Scared? Are we?
As for me and my house, we’ve pretty much been going along as we were before all this started.
Why we’re scared for the pandemic to end
It feels strange, the idea of being together in the world again.
Public transit makes us sweat. The prospect of crowded restaurants and bars is thrilling but unfamiliar. People thirsting for daily interaction now worry they’ve lost the ease with which they once socialized. For so long we’ve been looking toward a world that gathers and touches, a world where smiles are unobscured and conversations unmuffled, but the longer we’ve been denied it, the more stressful its return has become.
“COVID definitely has shifted our experience, our perception of what’s considered normal,” said Lynn Bufka, senior director of practice transformation and quality at the American Psychological Association. “We should expect that there’s going to be some period of time when how we respond to the world around us is going to be different, where we’re going to potentially feel like this is … awkward. But what can be helpful is to recognize that everyone likely feels that way to some extent. Now we’re trying to figure out what normal is again.”

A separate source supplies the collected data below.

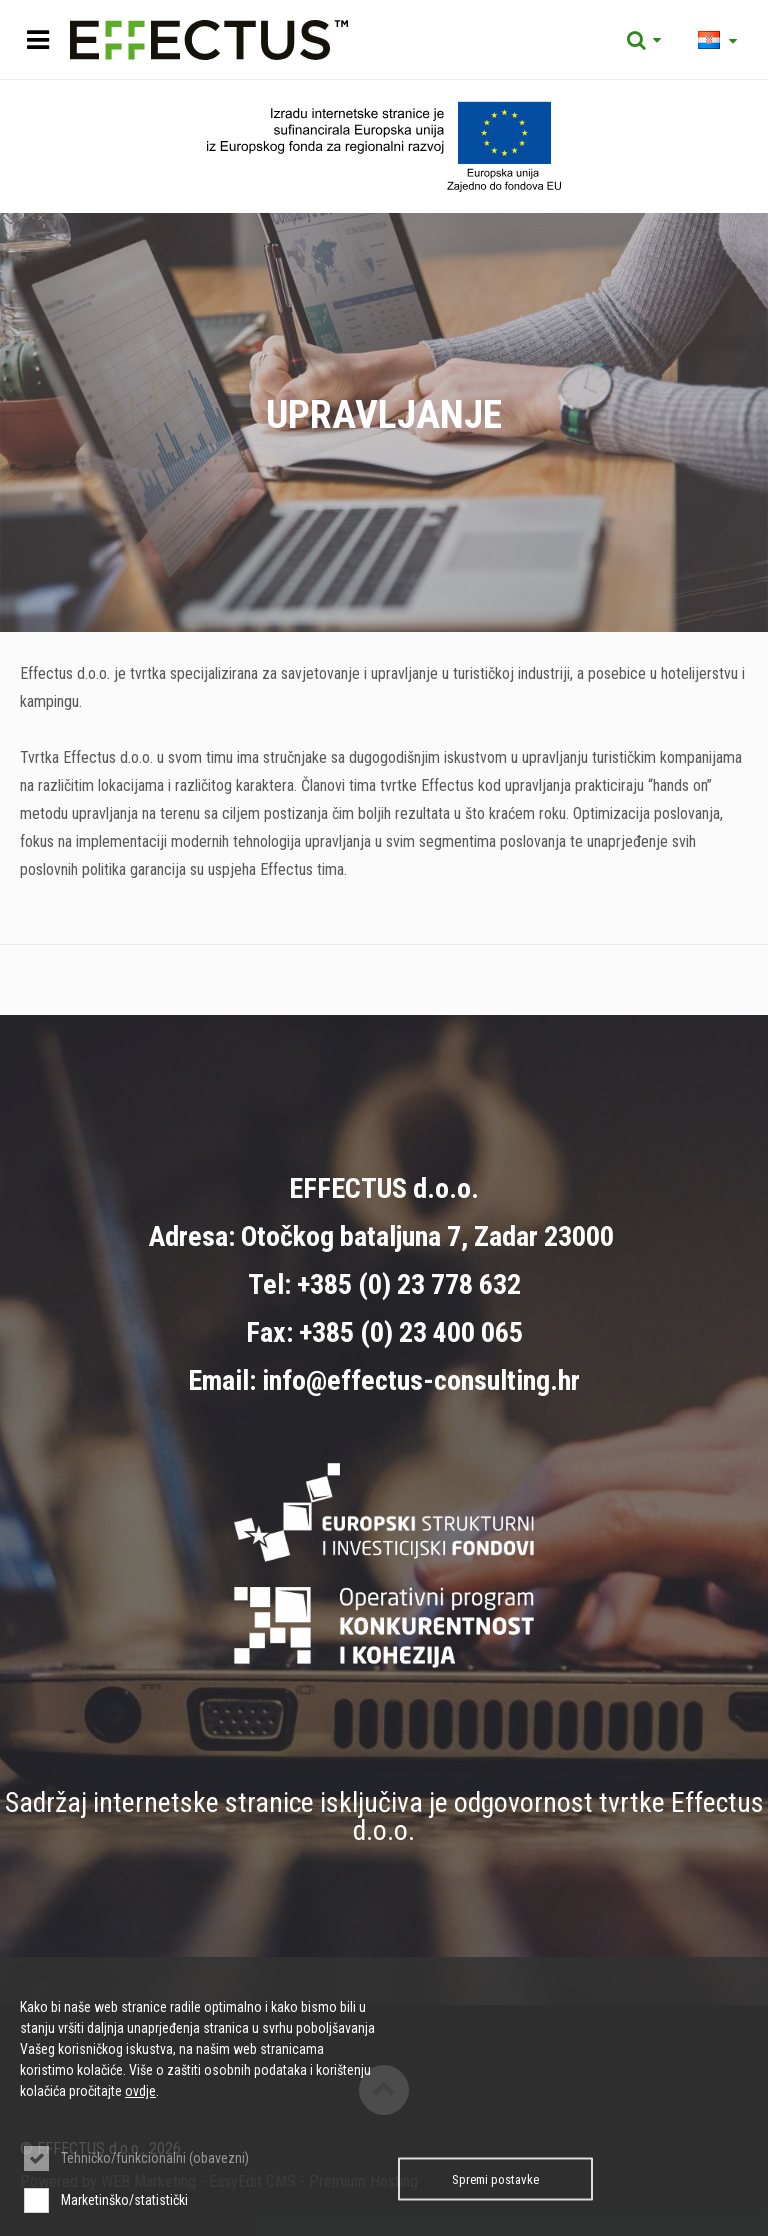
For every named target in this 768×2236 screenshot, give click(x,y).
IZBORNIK (37, 40)
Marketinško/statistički (124, 2200)
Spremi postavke (495, 2179)
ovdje (140, 2091)
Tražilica (644, 40)
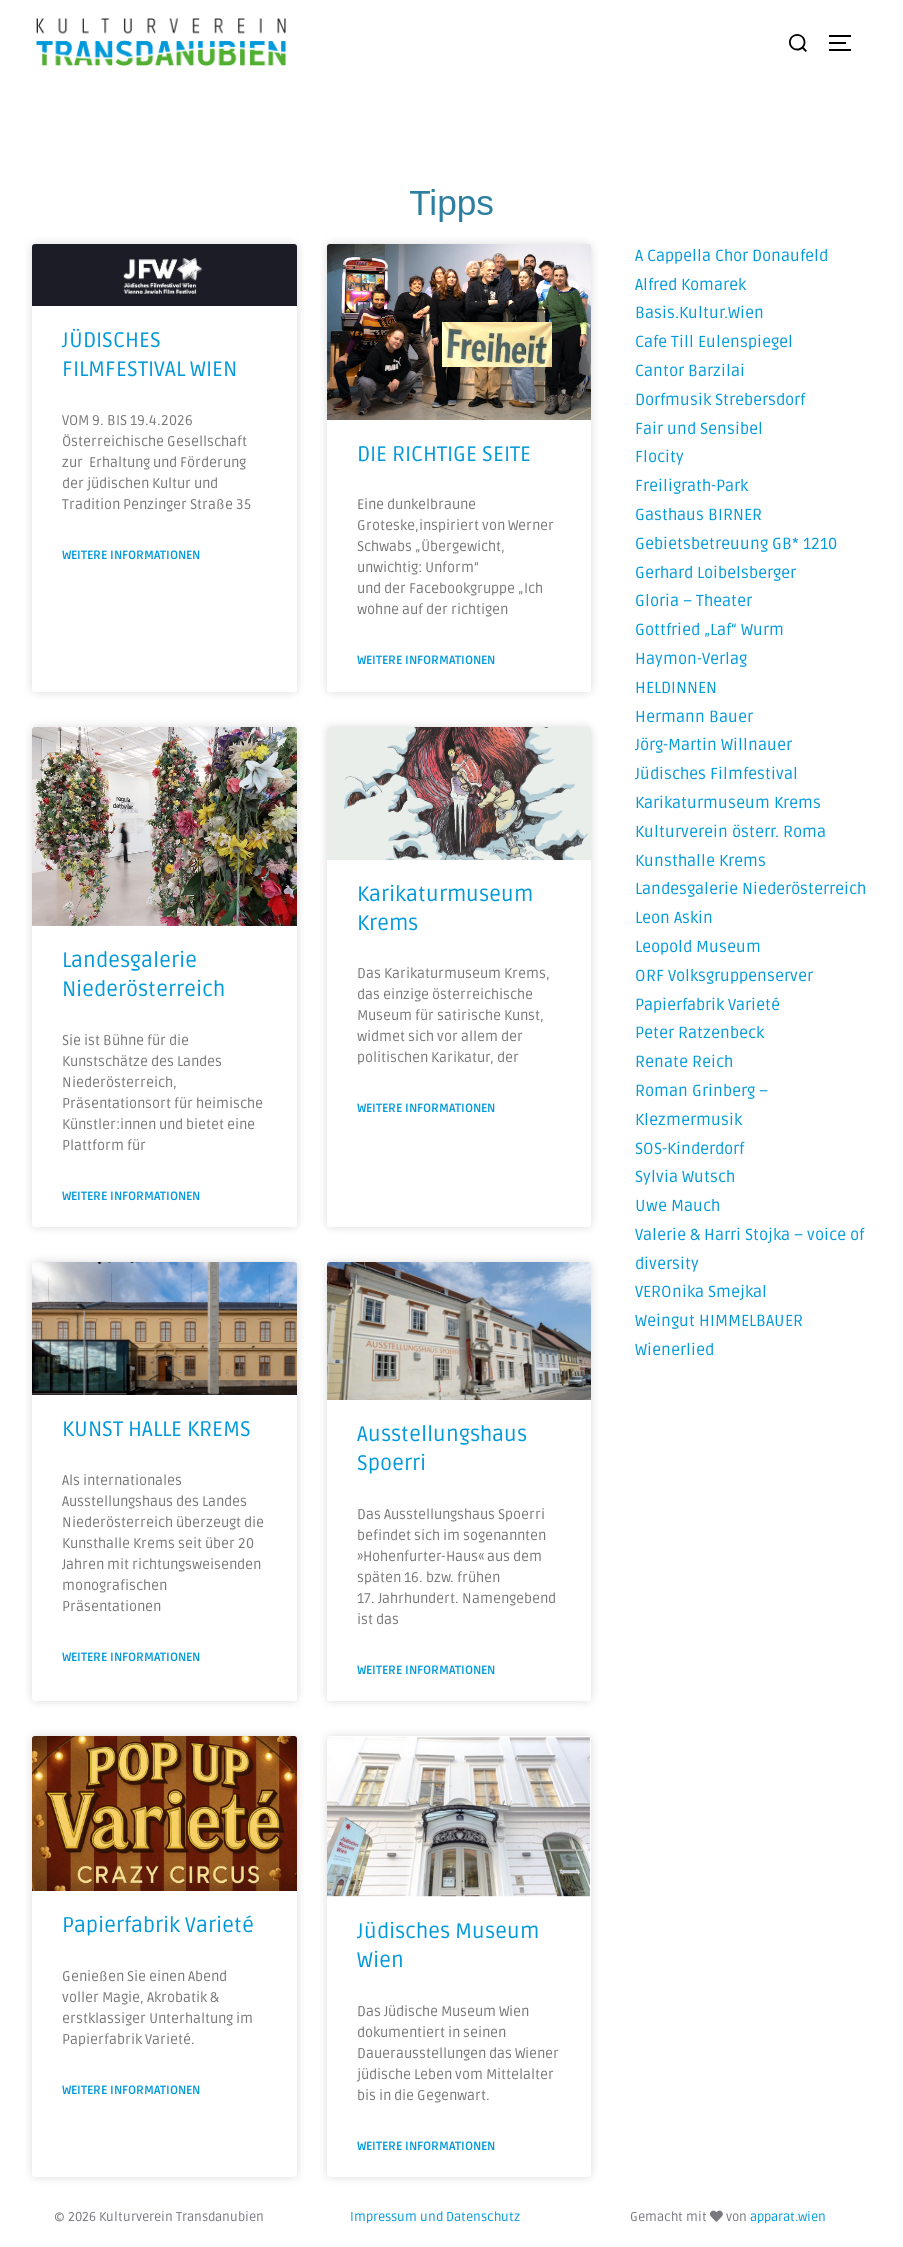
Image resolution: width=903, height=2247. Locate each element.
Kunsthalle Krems (700, 861)
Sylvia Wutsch (685, 1177)
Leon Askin (674, 918)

The pandemic has forced us into a massive social experiment. We’ve never been apart quite like this before. Has COVID fundamentally changed our social lives, or simply paused them? Nearly half of Americans say they feel uneasy thinking about in-person interaction once the pandemic ends, according to the American Psychological Association’s 2021 Stress in America report. Adults who received a COVID-19 vaccine were just as likely as those who haven’t been vaccinated to express unease.